If I had only been more diligent about consistently weeding my garden, this would not have happened.  But because I was lazy, because weeding is hard, because weeding is not fun, because I had better things to do with my time, my rosebush was nearly completely destroyed.

The human heart (soul) is like that rosebush.  It is wild and untamed in its natural state.  But it flourishes and blooms when it is daily watered, fed and weeded.

What is water to our soul?  The spirit of God.  It is like rivers of living water.

How do we feed our hearts?  By putting good things into our minds and hiding the Word of God in our hearts. And through praise and worship.

How do we weed our hearts, clean out the soil of our soul?  By asking God to reveal the weeds to us and remove them from our hearts.  We can ask God to search our hearts and our souls.

Weeds growing in the heart can be things like bitterness, hatred, regret, envy, or anger.  If we do not remove these unwelcome assassins when they are small, they will take root in our hearts.  Once they take root, they are difficult to remove.  And once they take root and began to grow, extracting them will be equivalent to spiritual open-heart surgery.  Weeds must be removed or complete destruction WILL occur.

Guard your heart.  Don’t be easily offended.  Forgive others when they wrong you.  Let things go.  Be grateful for the things or the life YOU have.  Stop looking in the past and wishing you could go back and change things.  Don’t harbor ill feelings towards other people.  Give people the benefit of the doubt.  Call in reinforcements (pastor, friend, counselor) if you need help clearing the weeds.

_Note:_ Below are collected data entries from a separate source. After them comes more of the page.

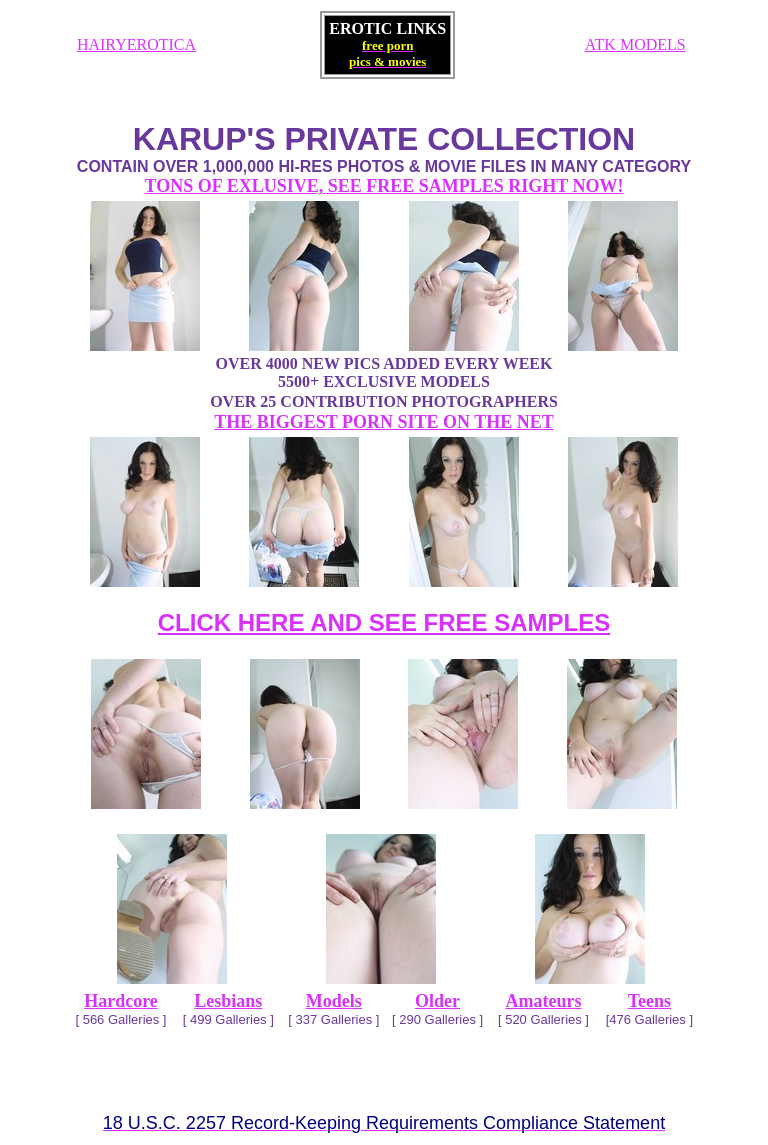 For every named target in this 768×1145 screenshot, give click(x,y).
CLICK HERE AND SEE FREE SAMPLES (384, 622)
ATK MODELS (635, 44)
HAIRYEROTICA (136, 44)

The heart that God has placed in you is precious.  Give it daily love and attention.  You have a choice.  Encourage your rosebush to grow and flourish or allow the weeds to take over and choke the life out of you.

The weeds in my heart almost choked the life out of me.  Regret, bitterness, anger, shame, and hatred are just a few of the weeds that tried to cause destruction to my soul.  But through God’s mercy and grace, I was not consumed by them.  The process of extraction was painful, tedious and a WHOLE lot of work.  I now water, feed and weed my soul daily.

Daily diligence wards off devastating destruction.


Psalm 51:10

“Create in me a clean heart, O God, And renew a steadfast spirit within me.”